DOCLING: A how to guide to parsing multilingual documents.

#docling #parcing #ramalama #fedora

Docling simplifies document processing, parsing diverse formats and providing seamless integrations with the gen AI.

This guide summarizes the workflow for extracting high-fidelity text from documents containing intertwined languages (Dutch, French, English) while bypassing hardware restrictions and linguistic bias.

1. Environment Setup & Hardware Constraints
When working in restricted Linux environments (like Fedora with user quotas), avoid full VLM downloads (e.g., IBM Granite) if you have less than 5GB of free home directory space.
For a more stable experience with diverse OCR engines, Windows 10/11 provides easier management of system-level language packs.

2. Solving the Python 3.13 Compatibility Gap
If you are using the latest Python 3.13, legacy Tesseract wrappers may hang or crash due to outdated C-extensions.
To resolve this Use RapidOCR ONNX engine under tesseract hardware.

RapidOCR utilizes the ONNX Runtime, which is platform-independent and meshes perfectly with Python 3.13. It provides the speed of modern AI with the stability required for new environments.

3. Step-by-Step Implementation Workflow
Install Tesseract with Multi-Lang Support.
During the Windows installation, manually check the boxes for Dutch, French, and English in the Additional Language Script components.
Use Docling as your primary framework but configure it to use the RapidOCR ONNX engine to ensure it doesn't crash on Python 3.13.

Bypass Language Tagging
Instead of injecting a single priority code in your script (which causes bias), rely on the system-level backend of tesseract to recognize the languages natively.

4. Export to Markdown
Direct your output to .md files.
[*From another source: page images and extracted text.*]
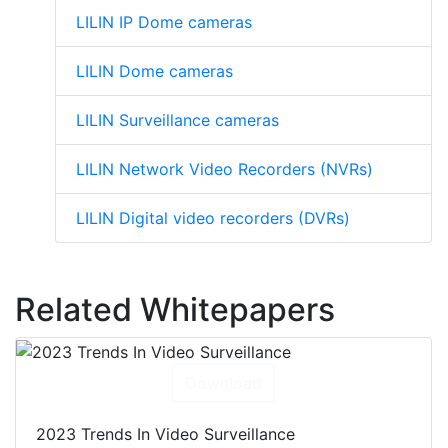
LILIN IP Dome cameras
LILIN Dome cameras
LILIN Surveillance cameras
LILIN Network Video Recorders (NVRs)
LILIN Digital video recorders (DVRs)
Related Whitepapers
Download
2023 Trends In Video Surveillance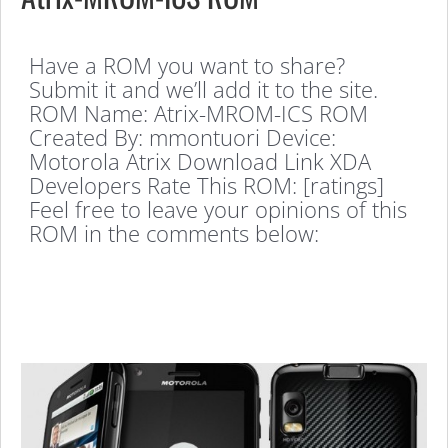
Have a ROM you want to share?
Submit it and we’ll add it to the site.
ROM Name: Atrix-MROM-ICS ROM
Created By: mmontuori Device:
Motorola Atrix Download Link XDA
Developers Rate This ROM: [ratings]
Feel free to leave your opinions of this
ROM in the comments below:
This preserves the structural layout tables and headers better than plain .txt.

5. Using Easy OCR
One straight for ward way of marking down documents is to utilize jpg images on easy OCR. The code is pretty simple and has over 80+ languages. The only downside- It's slow. It takes a couple of minutes to markdown text from images. This is because its built on pytorch. Pythorth makes easy ocr highly accurate but slow especially when you can't use a dedicated GPU.

Key Findings
Identify Tagging Differences
Different engines use different codes for the same language (e.g., "nld" for RapidOCR and nl for EasyOCR). If you use the code method ensure the language code is correct to avoid errors.

Injecting too many language codes into a small model often leads to guessing. System-level integration is the only way to maintain true linguistic integrity when working with one document that has multiple languages.

Using a simple setup like Rapidocr or easy ocr proves much more superior in terms of accuracy, space, RAM and time saving.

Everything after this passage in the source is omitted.